Begin at the line below that holds "Accessibilité" and end at the line that holds "conditions de paiement et de garantie doivent", transcribing each line exactly and skipping any picture.
Segment Start: Available data
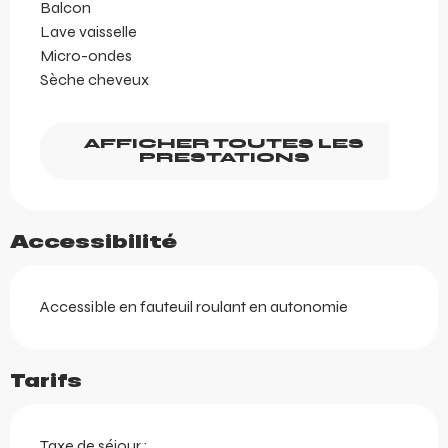
Balcon
Lave vaisselle
Micro-ondes
Sèche cheveux
AFFICHER TOUTES LES
PRESTATIONS
Accessibilité
Accessible en fauteuil roulant en autonomie
Tarifs
Taxe de séjour :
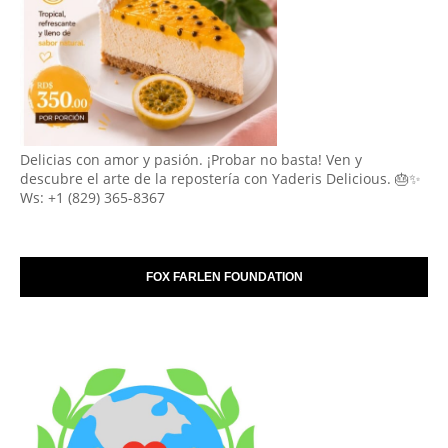
Delicias con amor y pasión. ¡Probar no basta! Ven y
descubre el arte de la repostería con Yaderis Delicious. 🎂✨
Ws: +1 (829) 365-8367
FOX FARLEN FOUNDATION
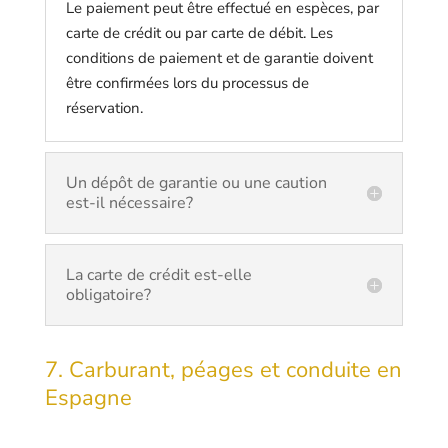
Le paiement peut être effectué en espèces, par
carte de crédit ou par carte de débit. Les
conditions de paiement et de garantie doivent
être confirmées lors du processus de
réservation.
Un dépôt de garantie ou une caution
est-il nécessaire?
La carte de crédit est-elle
obligatoire?
7. Carburant, péages et conduite en
Espagne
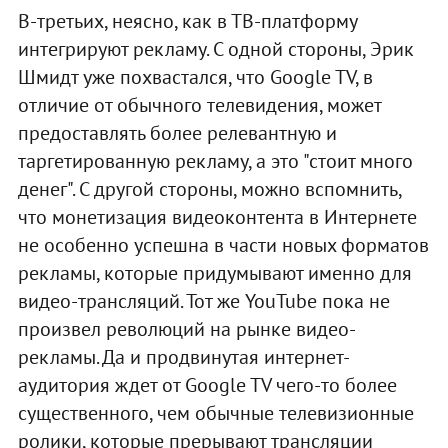
В-третьих, неясно, как в ТВ-платформу
интегрируют рекламу. С одной стороны, Эрик
Шмидт уже похвастался, что Google TV, в
отличие от обычного телевидения, может
предоставлять более релевантную и
таргетированную рекламу, а это "стоит много
денег". С другой стороны, можно вспомнить,
что монетизация видеоконтента в Интернете
не особенно успешна в части новых форматов
рекламы, которые придумывают именно для
видео-трансляций. Тот же YouTube пока не
произвел революций на рынке видео-
рекламы. Да и продвинутая интернет-
аудитория ждет от Google TV чего-то более
существенного, чем обычные телевизионные
ролики, которые прерывают трансляции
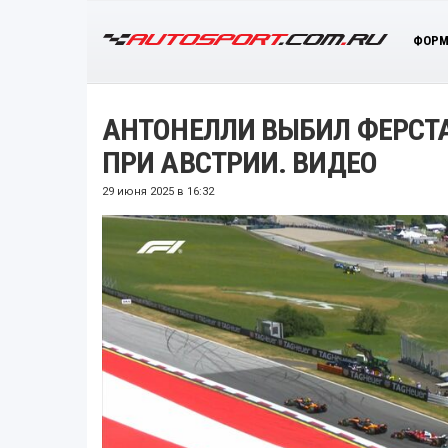
ФОРМ
АНТОНЕЛЛИ ВЫБИЛ ФЕРСТА
ПРИ АВСТРИИ. ВИДЕО
29 июня 2025 в 16:32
Segment End: Available data
Output for this exercise:
Accessibilité
Accessible en fauteuil roulant en autonomie
Tarifs
Taxe de séjour :
Delicias con amor y pasión. ¡Probar no basta! Ven y
descubre el arte de la repostería con Yaderis Delicious. 🎂✨
Ws: +1 (829) 365-8367
FOX FARLEN FOUNDATION
Le paiement peut être effectué en espèces, par
carte de crédit ou par carte de débit. Les
conditions de paiement et de garantie doivent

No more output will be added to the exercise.